Me di cuenta de que esto, como todo lo demás, sucedió por una razón. Y por una vez, no podría ignorarlo sumergiéndome en algo nuevo. No sería capaz de moverme a través de él o saltar y tejer alrededor de él. No podía argumentar para salir de eso.
Los médicos, especialistas, enfermeras y hasta la recepcionista en la sala de espera a quien consulté como último esfuerzo dijeron “yacen abajo." Mi mamá dijo "acuéstate". Mi esposo dijo "acuéstate". Mi instinto decía: "acuéstate". Y lo más importante, mis bebés necesitaban que me acostara abajo.

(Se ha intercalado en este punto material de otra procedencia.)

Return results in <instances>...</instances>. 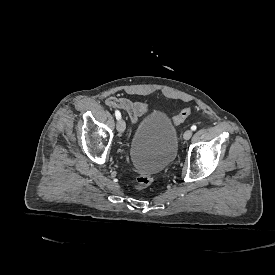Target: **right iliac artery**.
Instances as JSON below:
<instances>
[{"instance_id":"right-iliac-artery-1","label":"right iliac artery","mask_w":275,"mask_h":275,"mask_svg":"<svg viewBox=\"0 0 275 275\" xmlns=\"http://www.w3.org/2000/svg\"><path fill=\"white\" fill-rule=\"evenodd\" d=\"M115 116H116L117 120L121 119V114H120V112L118 110L115 111Z\"/></svg>"}]
</instances>
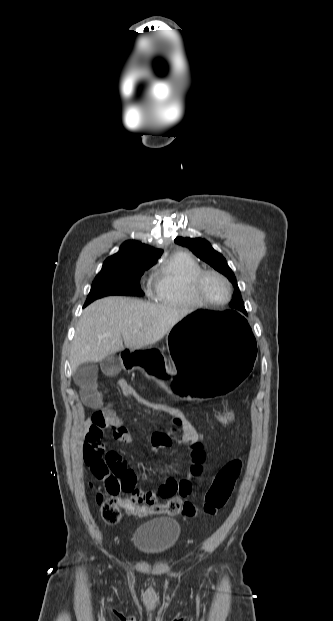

Así que me acosté y, por mucho que realmente no quisiera, comencé a pensar. Mi cerebro era como un campo de batalla lleno de minas terrestres, así que comencé a orar.
Saqué un viejo rosario de mi mesita de noche y comencé a ofrecer Avemarías a Dios y a cualquier otra persona que quisiera escuchar cuando me despertaba en medio de la noche con ganas de orinar. Estaba tumbado en la oscuridad, respirando y rezando, usando las palabras para amortiguar la banda sonora de la película de terror que me recorría la mente. Oré mucho y mucho, hasta que ya no necesité más palabras. No tenía la intención de que las palabras se desvanecieran, pero con el tiempo simplemente estaba observando mi respiración y repitiendo en silencio. "Gracias por otro día". Empecé a sintonizarme con lo que Dios y el universo necesitaban que yo escuchara y aprendiera. de.
Empecé a sentirme más claro. Más amable. Más silencioso. Menos teatral. Me volví menos apegado a la vida que tenía antes del reposo en cama. Revisé menos mi correo electrónico. Respondí el teléfono, pero establecí la intención de escuchar antes de hablar cada vez. Eso por sí solo eran aguas completamente desconocidas para mí.
Entré en trabajo de parto a las 35 semanas y dos días, no porque rompí aguas sino por preeclampsia. Cuando el médico revisó mi progreso por primera vez, me dijo que tenía cinco centímetros de dilatación y un 100 por ciento borrado. Una de las enfermeras miró hacia arriba, asombrada. "¿Cómo los tienes dentro de ti ahora mismo?" Sonreí y le dije: "Realmente no me he puesto de pie en un tiempo".
Di a luz sin epidural, en una sala de partos regular. Mi trabajo de parto duró aproximadamente dos horas, con 45 minutos de pujar. Hablé dos veces. Una vez para decir, muy honestamente, "Sácalos de mí" y una vez para decir "Aquí viene el otro". Pasé el resto de mi trabajo de parto respirando profundamente, sosteniendo la mano de mi esposo y ofreciendo una simple oración: "gracias por conseguirnos aquí."
Sadie y Patrick nacieron con solo 4 minutos de diferencia. Pasaron 17 días en la UCIN, creciendo, antes de volver a casa con nosotros para siempre. 17 días. 408 horas más para rezar, aprender, respirar y crecer. La mayoría de los padres de la UCIN aterrizan allí con miedo, absorbidos por la resaca de la que apenas salí remando el 29 de febrero. Llegué agradecido, sabiendo que ya éramos supervivientes. Íbamos a estar bien.